Processing breakpoint instructions and restoring the original instruction


As you know, the breakpoint statement (EXCEPTION_BREAKPOINT) is the type of exception that comes with the EXCEPTION_DEBUG_EVENT debugging event. We handle debugging events using the EXCEPTION_DEBUG_INFO structure. The code below will help you remember and understand:

// Inside debugger-loopswitch(debug_event.dwDebugEventCode)
{
   case EXCEPTION_DEBUG_EVENT:
   {
        EXCEPTION_DEBUG_INFO & Exception = debug_event.u.Exception; // Out of union// Exception.ExceptionCode would be the actual exception code.
...


The operating system will always send one breakpoint instruction to the debugger, which will indicate that the process is loading.
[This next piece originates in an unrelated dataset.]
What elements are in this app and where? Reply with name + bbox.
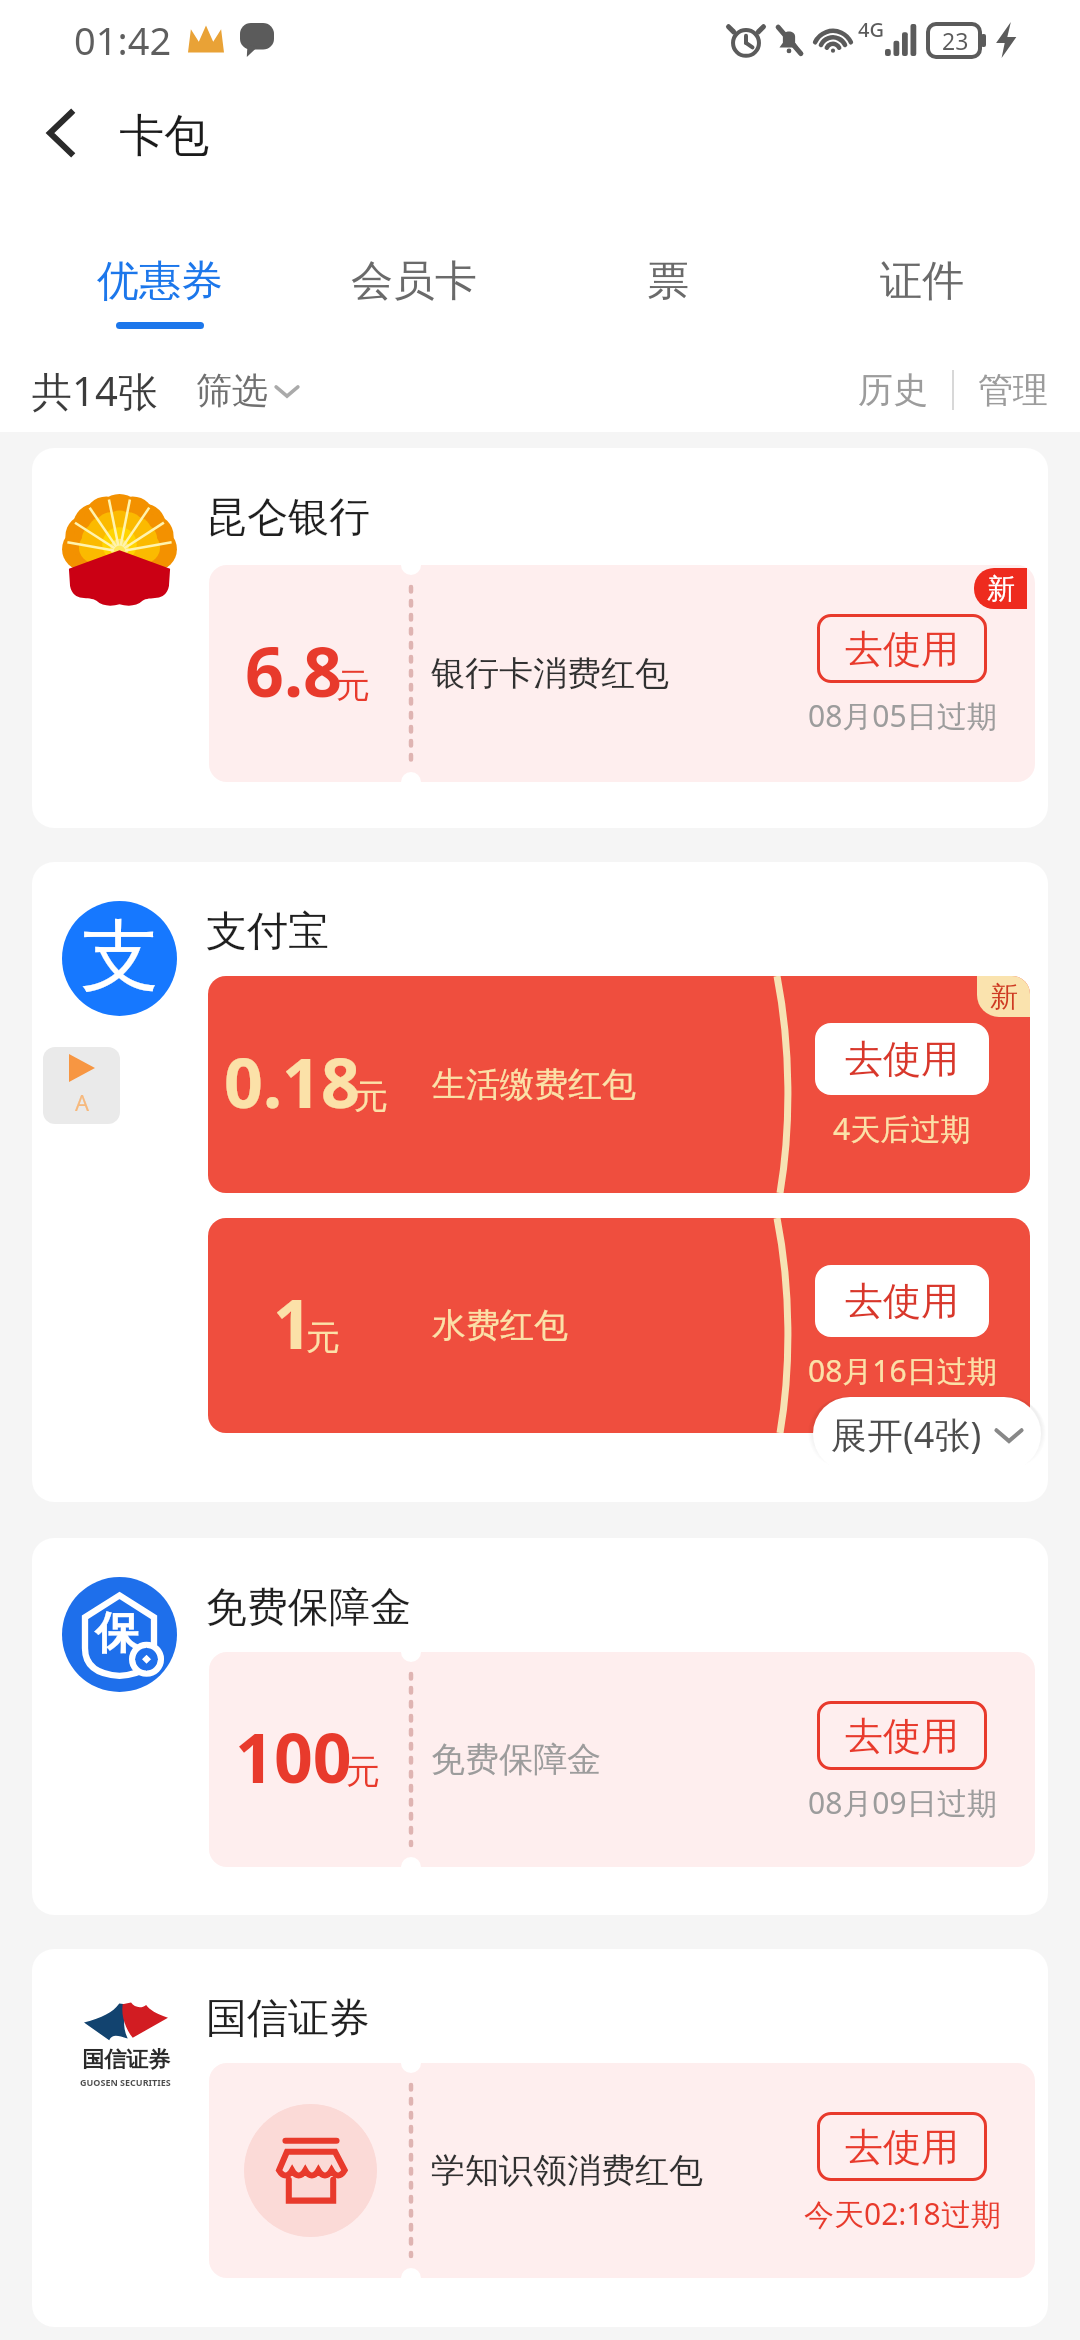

That is why you can "set the breakpoint instruction at the start address" on the very first exception of the breakpoint. This ensures that all breakpoints after the first are yours.
No matter where your breakpoints are, you still need to ignore the first breakpoint event. Although debuggers, such as WinDbg, will show you this breakpoint, the Visual Studio debugger will ignore this breakpoint and start execution from the logical beginning of the program (main / WinMain, not CRT-Main).
Thus, the interrupt handling code will look like this:

// 'Exception' is the same variable declared aboveswitch(Exception.ExceptionRecord.ExceptionCode)
 {
 case EXCEPTION_BREAKPOINT:
  if(m_bBreakpointOnceHit) // Would be set to false, before debugging starts
  {
     // Handle the actual breakpoint event
  }
  else
  {
     // This is first breakpoint event sent by kernel, just ignore it.// Optionally display to the user that first BP was ignored.
     m_bBreakpointOnceHit = true; 
  }
  break;
...


You can also use the else part to set a breakpoint instead of setting it during a process start event. In any case, the main processing of the breakpoint event occurs in the if-part. We need to handle the breakpoint that we placed at the start address.
It becomes difficult and intriguing - concentrate, read carefully, sit down relaxed. If you did not have a break while you read this article, do it!
In simple words, the breakpoint event occurred where we placed it. Now we just interrupt the execution, show the call stack (and other useful information), return the original instruction and wait for any action from the user to continue debugging.
At the assembler or machine code level, when a breakpoint event was generated and sent to the debugger, the instruction was already executed, although it was only one byte in size. The instruction pointer has already moved to this byte.
Thus, in addition to writing the original instructions at our address, we also need to adjust the processor registers. We can get and set the registers of our particular process using the GetThreadContext and SetThreadContext functions. Both functions take a context structure. Strictly speaking, members of this structure depend on the processor architecture. Since this article is about x86 architecture, we will follow the same structure definition that can be found in the winnt.h header file.
Here's how we can get the flow context:

CONTEXT lcContext;
lcContext.ContextFlags = CONTEXT_ALL;
GetThreadContext(m_cProcessInfo.hThread, &lcContext);
 Окей, мы получили его. Что теперь?
В регистре EIP содержится адрес следующей инструкции для выполнения. Он представлен членом Eip структуры CONTEXT. Как я уже упоминал раннее, EIP продвинулся вперёд и мы должны вернуть его обратно. К счастью для нас, нам надо всего лишь переместить его ровно на один байт, так как инструкция точки останова равна по длине одному байту. Именно это и делает код ниже:
lcContext.Eip --; // Move back one byte
SetThreadContext(m_cProcessInfo.hThread, &lcContext);


EIP is the address at which the processor will read the next instruction and execute it. You must have the rights THREAD_GET_CONTEXT and THREAD_SET_CONTEXT to successfully perform these functions, and you already have them.
Let me briefly switch to another topic: restoring the original instructions! To write the original instruction in the running process, we must call WriteProcessMemory, followed by FlushInstructionCache. Here's how to do it:

DWORD dwWriteSize;
WriteProcessMemory(m_cProcessInfo.hProcess, StartAddress, &m_cOriginalInstruction, 1,&dwWriteSize);
FlushInstructionCache(m_cProcessInfo.hProcess,StartAddress, 1);


Original instructions restored. We can call ContinueDebugEvent. What have we done:
  1. GetThreadContext, reduce EIP by one, SetThreadContext.
  2. Restore original instructions
  3. Continue Debugging

Well, where's the call stack? Registers? Source? And when will the program end? All this will be without user interaction!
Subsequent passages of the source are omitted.